#### [Work to be completed]
Below are some records; copy each line in them that contains "сочинение".

#### [Recorded data]

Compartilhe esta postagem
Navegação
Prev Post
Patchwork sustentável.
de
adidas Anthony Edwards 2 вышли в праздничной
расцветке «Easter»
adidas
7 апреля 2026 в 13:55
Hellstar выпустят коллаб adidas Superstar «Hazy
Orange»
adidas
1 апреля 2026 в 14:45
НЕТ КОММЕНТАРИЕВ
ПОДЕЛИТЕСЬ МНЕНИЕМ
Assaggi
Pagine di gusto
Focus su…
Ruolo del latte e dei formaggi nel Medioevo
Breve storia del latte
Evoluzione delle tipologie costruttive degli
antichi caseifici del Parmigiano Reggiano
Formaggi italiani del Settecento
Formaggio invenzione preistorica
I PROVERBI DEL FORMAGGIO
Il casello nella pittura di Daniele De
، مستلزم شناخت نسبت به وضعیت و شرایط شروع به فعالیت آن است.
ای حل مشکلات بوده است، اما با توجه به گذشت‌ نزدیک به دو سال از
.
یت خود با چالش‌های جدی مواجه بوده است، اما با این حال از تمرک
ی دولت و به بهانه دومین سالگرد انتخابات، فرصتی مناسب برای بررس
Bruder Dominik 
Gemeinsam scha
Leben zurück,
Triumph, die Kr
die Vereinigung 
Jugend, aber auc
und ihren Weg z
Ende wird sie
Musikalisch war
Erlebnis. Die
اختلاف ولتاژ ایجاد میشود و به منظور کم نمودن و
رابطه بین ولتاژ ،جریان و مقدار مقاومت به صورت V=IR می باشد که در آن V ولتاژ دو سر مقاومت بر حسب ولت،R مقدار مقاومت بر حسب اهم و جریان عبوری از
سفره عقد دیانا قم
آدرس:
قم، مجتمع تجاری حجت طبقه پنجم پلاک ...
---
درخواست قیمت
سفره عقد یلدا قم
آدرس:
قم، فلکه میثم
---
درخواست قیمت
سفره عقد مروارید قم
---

==

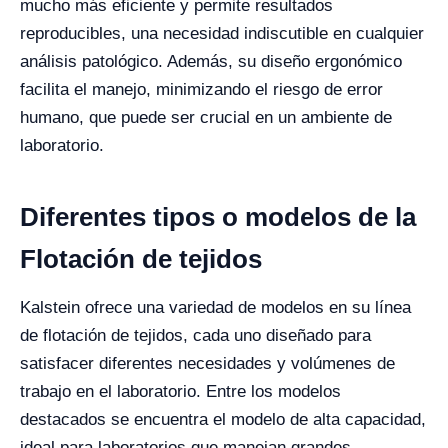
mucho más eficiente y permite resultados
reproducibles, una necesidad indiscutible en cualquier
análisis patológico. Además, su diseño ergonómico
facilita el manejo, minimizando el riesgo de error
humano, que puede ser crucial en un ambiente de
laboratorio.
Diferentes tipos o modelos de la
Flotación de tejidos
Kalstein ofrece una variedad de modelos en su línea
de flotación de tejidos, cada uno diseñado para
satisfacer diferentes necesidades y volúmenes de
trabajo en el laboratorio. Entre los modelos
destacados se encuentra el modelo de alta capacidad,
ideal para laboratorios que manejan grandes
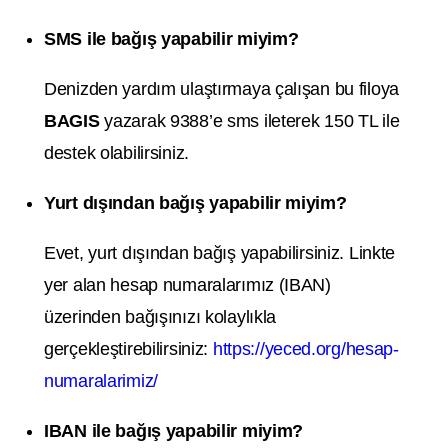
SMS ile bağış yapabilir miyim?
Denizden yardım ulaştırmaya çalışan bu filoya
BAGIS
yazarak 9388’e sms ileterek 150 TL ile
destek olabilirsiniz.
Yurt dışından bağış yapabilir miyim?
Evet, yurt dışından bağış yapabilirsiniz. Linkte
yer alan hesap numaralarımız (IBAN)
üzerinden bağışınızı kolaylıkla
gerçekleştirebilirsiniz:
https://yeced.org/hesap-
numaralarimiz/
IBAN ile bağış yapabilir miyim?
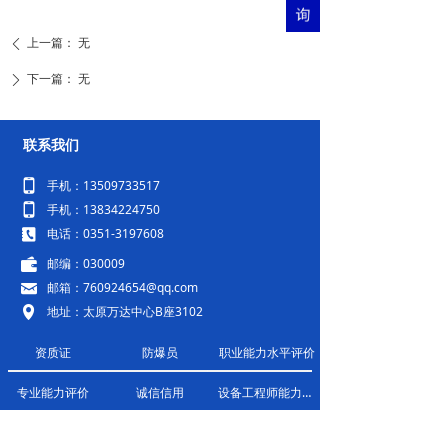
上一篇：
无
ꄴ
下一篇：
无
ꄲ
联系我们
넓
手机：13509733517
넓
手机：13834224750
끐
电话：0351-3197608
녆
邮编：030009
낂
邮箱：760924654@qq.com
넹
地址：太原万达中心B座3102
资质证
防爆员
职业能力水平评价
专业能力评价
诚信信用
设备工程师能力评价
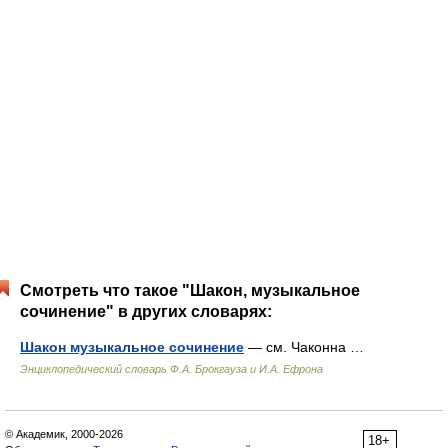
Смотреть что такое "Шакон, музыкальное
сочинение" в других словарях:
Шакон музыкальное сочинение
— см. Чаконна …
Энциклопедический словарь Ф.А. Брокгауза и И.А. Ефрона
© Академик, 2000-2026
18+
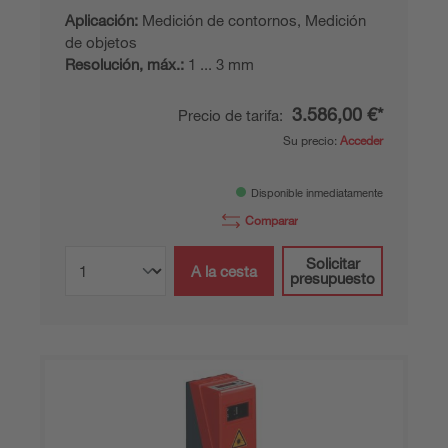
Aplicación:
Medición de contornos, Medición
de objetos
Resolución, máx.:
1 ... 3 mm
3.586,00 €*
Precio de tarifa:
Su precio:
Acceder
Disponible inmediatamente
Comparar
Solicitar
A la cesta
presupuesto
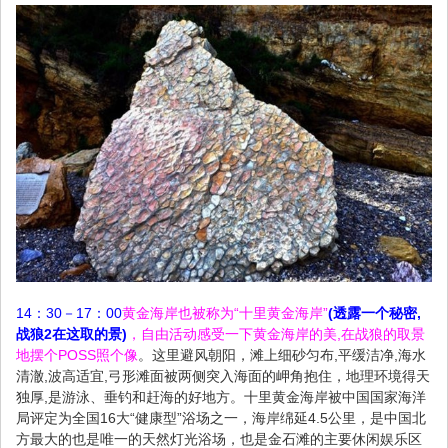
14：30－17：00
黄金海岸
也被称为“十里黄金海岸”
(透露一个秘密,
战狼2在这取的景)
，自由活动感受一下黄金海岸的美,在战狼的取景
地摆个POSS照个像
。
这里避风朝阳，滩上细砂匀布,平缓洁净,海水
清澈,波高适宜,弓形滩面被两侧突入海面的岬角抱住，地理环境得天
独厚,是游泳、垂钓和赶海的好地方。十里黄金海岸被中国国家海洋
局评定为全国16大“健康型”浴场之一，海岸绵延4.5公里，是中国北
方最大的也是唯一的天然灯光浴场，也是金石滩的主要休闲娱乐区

#### [Solution for this task]
сочинение" в других словарях:
Шакон музыкальное сочинение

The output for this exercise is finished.